We agree that a corporate owner should not use a sale to avoid the consequences of past misconduct, especially where evidence shows an intent to use the sale to avoid such consequences. The Commission might consider a change in ownership as a mitigating circumstance, where the current owner did not participate in past violations. See Beer & Brat, Inc. v. Liquor Control Comm’n, 44 Ill. App. 3d 713, 715 (1976). However, the Commission here correctly considered prior *1042misconduct by the corporate licensee in assessing the penalty to impose on the corporation for the new violation.

Addison asks us to reverse the suspension as unduly harsh. Addison argues that its owner, Giannakopoulos, neither knew of nor ratified Sczepzek’s conduct, as Giannakopoulos had left the tavern a few minutes before Schwarz entered and ordered a beer. Puhar testified that he saw Giannakopoulos at his table in the tavern at the time Schwarz ordered the beer. On this conflicting evidence we cannot make any factual findings as to Giannakopoulos’s presence.

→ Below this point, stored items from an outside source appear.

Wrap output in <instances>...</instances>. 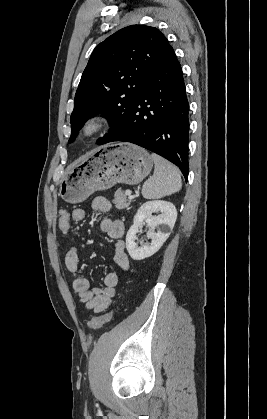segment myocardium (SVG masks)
I'll use <instances>...</instances> for the list:
<instances>
[{"mask_svg":"<svg viewBox=\"0 0 267 419\" xmlns=\"http://www.w3.org/2000/svg\"><path fill=\"white\" fill-rule=\"evenodd\" d=\"M109 118L106 113L98 112L90 115L80 127V137L90 140L99 135L108 126Z\"/></svg>","mask_w":267,"mask_h":419,"instance_id":"myocardium-1","label":"myocardium"}]
</instances>
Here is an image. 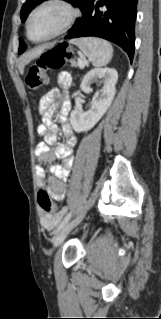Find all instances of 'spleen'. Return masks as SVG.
Instances as JSON below:
<instances>
[{
	"instance_id": "obj_1",
	"label": "spleen",
	"mask_w": 161,
	"mask_h": 319,
	"mask_svg": "<svg viewBox=\"0 0 161 319\" xmlns=\"http://www.w3.org/2000/svg\"><path fill=\"white\" fill-rule=\"evenodd\" d=\"M72 43L81 49L95 67L105 66L112 59L113 47L103 39L95 37L80 38L73 40Z\"/></svg>"
}]
</instances>
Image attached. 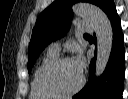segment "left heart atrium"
Returning <instances> with one entry per match:
<instances>
[{
	"label": "left heart atrium",
	"instance_id": "1",
	"mask_svg": "<svg viewBox=\"0 0 128 99\" xmlns=\"http://www.w3.org/2000/svg\"><path fill=\"white\" fill-rule=\"evenodd\" d=\"M77 65L78 69L82 72L83 69V60L81 57H78L76 61H74Z\"/></svg>",
	"mask_w": 128,
	"mask_h": 99
}]
</instances>
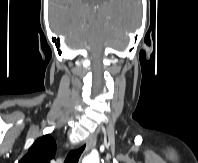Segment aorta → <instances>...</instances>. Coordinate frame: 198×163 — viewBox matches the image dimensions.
Returning a JSON list of instances; mask_svg holds the SVG:
<instances>
[{
  "mask_svg": "<svg viewBox=\"0 0 198 163\" xmlns=\"http://www.w3.org/2000/svg\"><path fill=\"white\" fill-rule=\"evenodd\" d=\"M82 163H100L98 156L96 155H88L86 156Z\"/></svg>",
  "mask_w": 198,
  "mask_h": 163,
  "instance_id": "aorta-1",
  "label": "aorta"
}]
</instances>
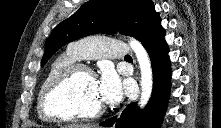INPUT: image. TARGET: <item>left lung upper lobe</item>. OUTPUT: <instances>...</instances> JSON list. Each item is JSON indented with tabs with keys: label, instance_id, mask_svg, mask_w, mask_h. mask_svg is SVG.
Segmentation results:
<instances>
[{
	"label": "left lung upper lobe",
	"instance_id": "5c2ea615",
	"mask_svg": "<svg viewBox=\"0 0 221 128\" xmlns=\"http://www.w3.org/2000/svg\"><path fill=\"white\" fill-rule=\"evenodd\" d=\"M159 20L151 0H90L54 28L41 66L65 44L88 35L120 32L143 43Z\"/></svg>",
	"mask_w": 221,
	"mask_h": 128
}]
</instances>
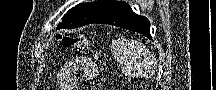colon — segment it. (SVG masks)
<instances>
[{
  "label": "colon",
  "mask_w": 216,
  "mask_h": 90,
  "mask_svg": "<svg viewBox=\"0 0 216 90\" xmlns=\"http://www.w3.org/2000/svg\"><path fill=\"white\" fill-rule=\"evenodd\" d=\"M58 40L66 47L81 46L83 44L82 38L74 36L59 35Z\"/></svg>",
  "instance_id": "colon-1"
}]
</instances>
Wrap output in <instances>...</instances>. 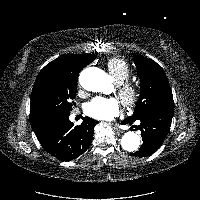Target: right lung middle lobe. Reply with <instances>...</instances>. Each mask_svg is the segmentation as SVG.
<instances>
[{
    "label": "right lung middle lobe",
    "mask_w": 200,
    "mask_h": 200,
    "mask_svg": "<svg viewBox=\"0 0 200 200\" xmlns=\"http://www.w3.org/2000/svg\"><path fill=\"white\" fill-rule=\"evenodd\" d=\"M76 91L77 79L38 86L31 94L30 115L71 111L75 103L70 101L76 97Z\"/></svg>",
    "instance_id": "obj_1"
}]
</instances>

Addison cites Hanson v. Liquor Control Comm’n, 201 Ill. App. 3d 974 (1990), and Jacquelyn’s Lounge, Inc. v. License Appeal Comm’n, 277 Ill. App. 3d 959 (1996), as support for the claim that the Commission imposed too harsh a penalty. In both of those cases the Commission revoked the tavern’s license. While we might find revocation too harsh a penalty here, too, the Commission here did not impose that penalty. It imposed only a 30-day suspension, justified by the history of progressive discipline for a series of violations. We cannot say that the Commission abused its discretion by imposing this progressive discipline.

The Commission correctly considered voluntary payments as evidence that Addison committed the violations charged. The Commission also correctly took into account a violation that occurred before a change in Addison’s ownership. In light of the disciplinary history, we cannot say that the Commission abused its discretion by suspending Addison’s license for 30 days. Accordingly, we affirm the judgment of the trial court, which affirmed the Commission’s decision.

Affirmed.

JOSEPH GORDON and O’MALLEY, JJ., concur.